**Work to complete:** Please produce an exact copy of only the lines from the one with "[dialog] (117, 1288)" through the last one of the material, without pictures.

**Records shown:**

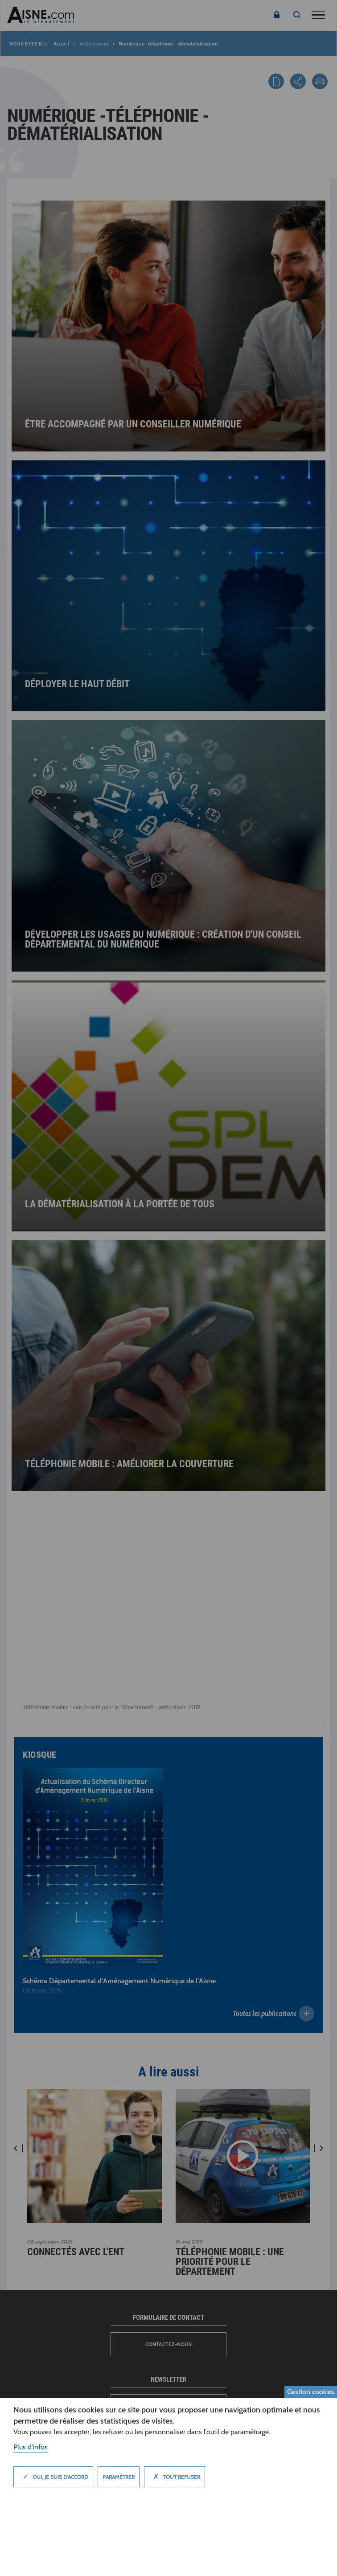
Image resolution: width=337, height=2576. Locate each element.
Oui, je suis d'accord (53, 2476)
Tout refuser (174, 2476)
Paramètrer (119, 2476)
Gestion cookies (310, 2391)
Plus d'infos (30, 2447)
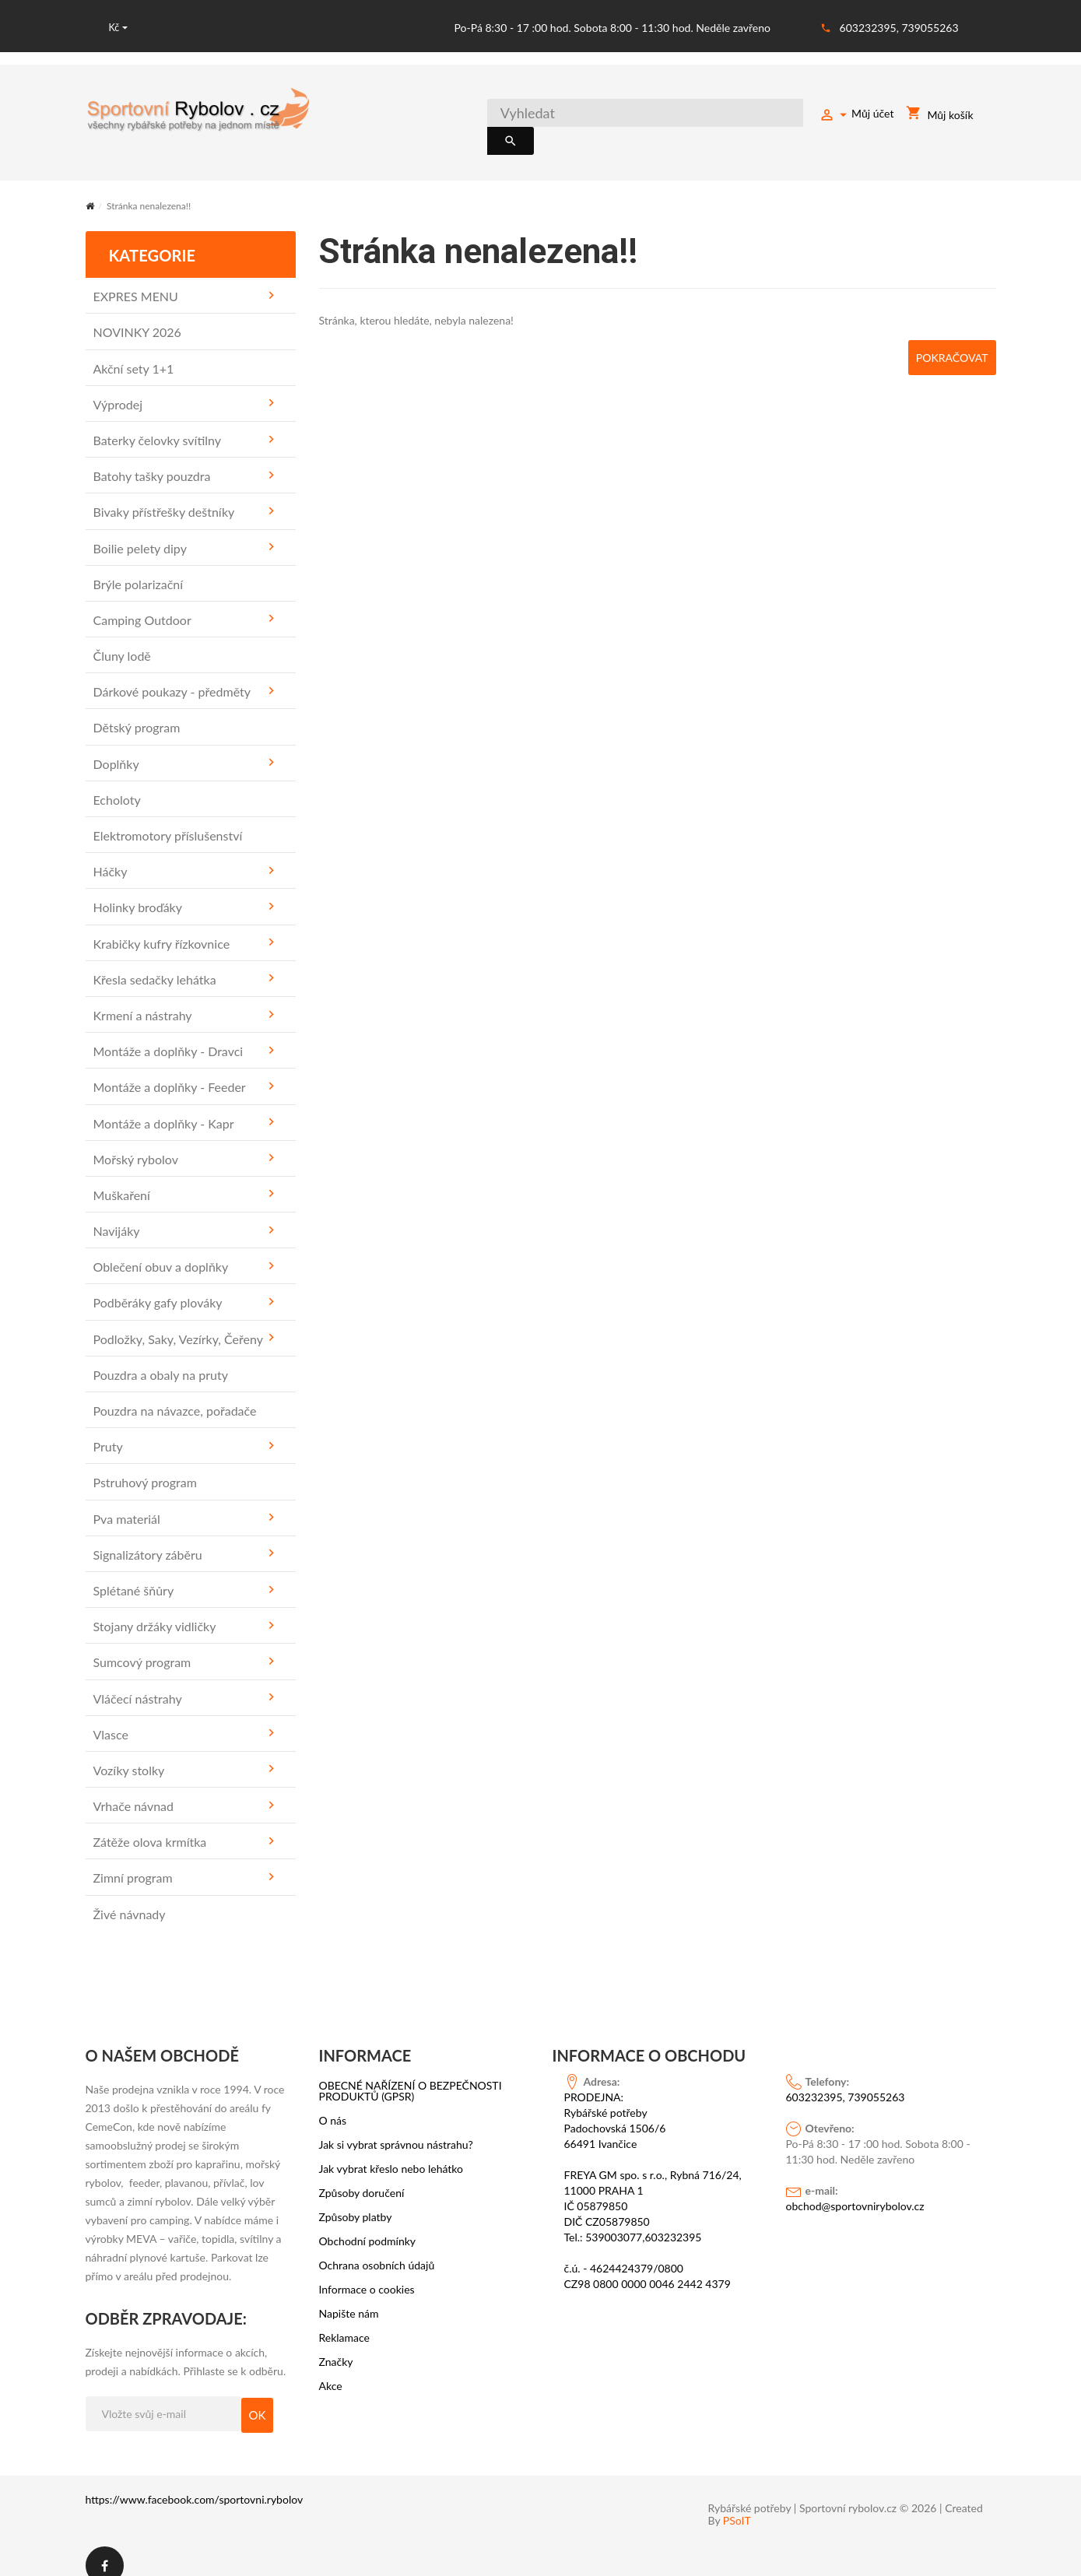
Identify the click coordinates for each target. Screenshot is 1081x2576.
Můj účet (856, 116)
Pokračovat (949, 339)
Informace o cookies (367, 2271)
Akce (330, 2368)
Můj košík (939, 116)
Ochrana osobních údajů (377, 2247)
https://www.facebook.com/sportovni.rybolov (195, 2481)
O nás (333, 2102)
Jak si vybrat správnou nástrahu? (396, 2127)
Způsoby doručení (362, 2175)
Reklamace (344, 2320)
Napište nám (349, 2295)
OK (257, 2397)
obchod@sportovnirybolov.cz (855, 2188)
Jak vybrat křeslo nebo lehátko (391, 2151)
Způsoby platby (355, 2199)
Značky (336, 2344)
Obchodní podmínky (367, 2223)
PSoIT (737, 2503)
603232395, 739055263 (899, 27)
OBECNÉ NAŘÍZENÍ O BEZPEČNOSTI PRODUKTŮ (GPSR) (410, 2073)
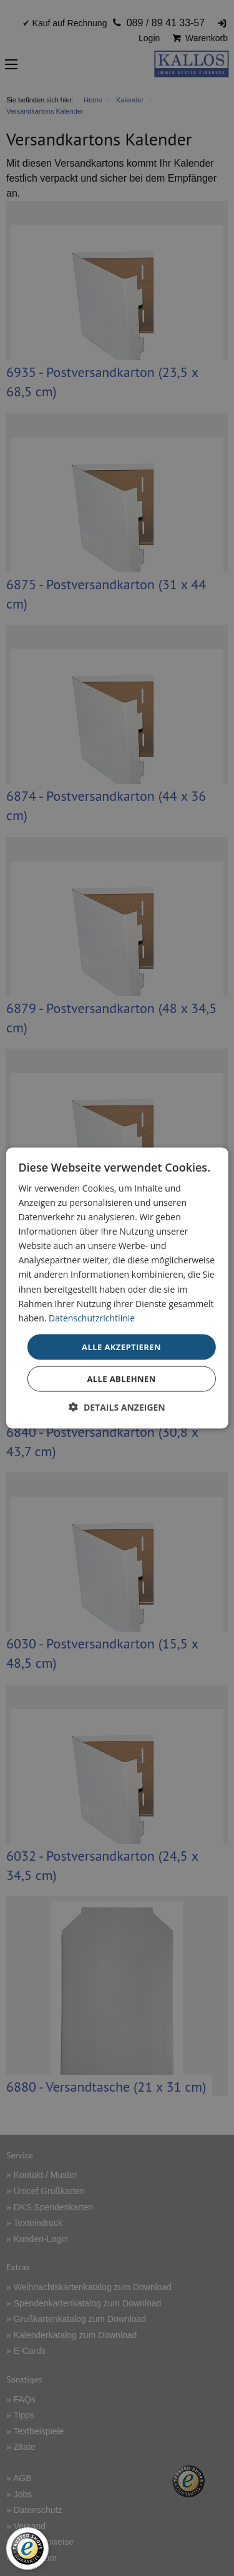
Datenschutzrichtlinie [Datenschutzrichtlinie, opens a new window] (92, 1317)
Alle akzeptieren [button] (121, 1346)
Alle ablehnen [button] (121, 1378)
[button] (117, 1407)
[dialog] (117, 1288)
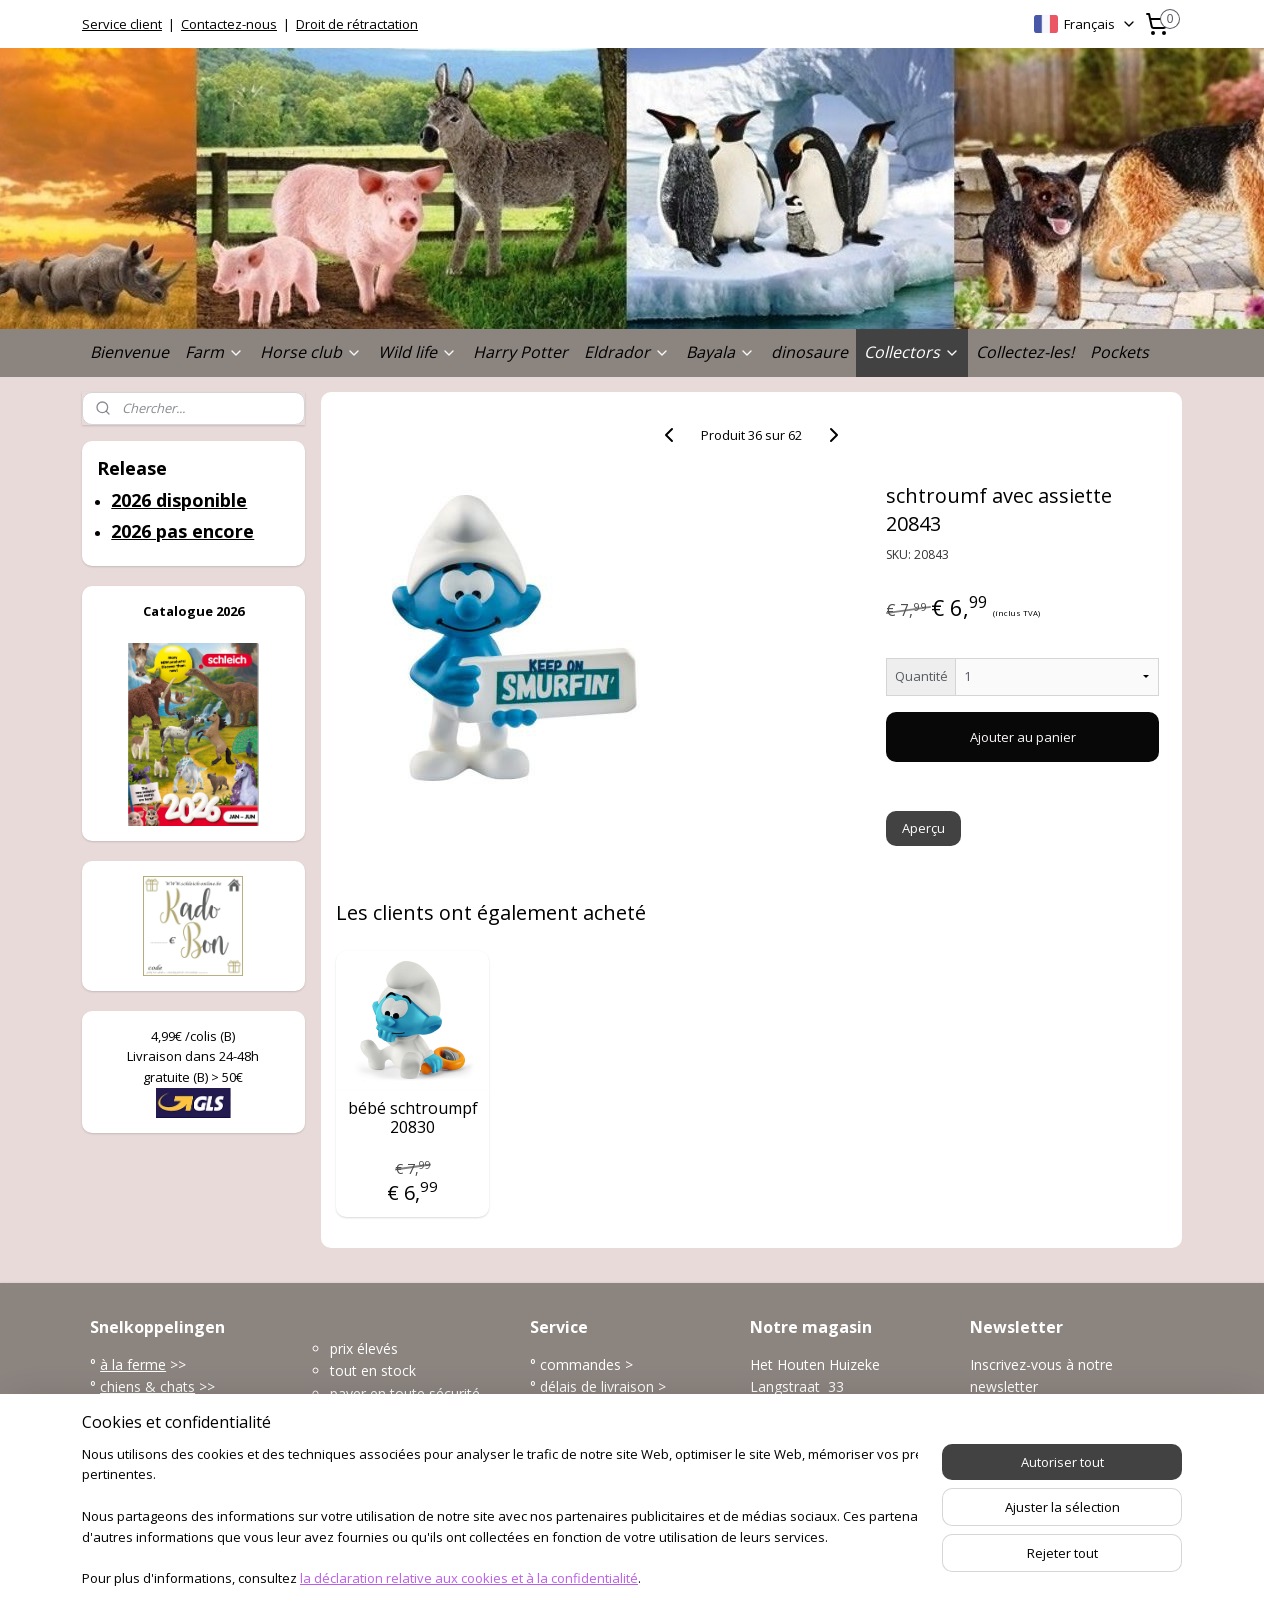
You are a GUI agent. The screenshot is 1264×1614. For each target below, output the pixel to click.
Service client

**Your solution:**
[dialog] (117, 1288)
You are a GUI agent. The screenshot is 1264×1614. For each target below, output the pixel to click.
Service client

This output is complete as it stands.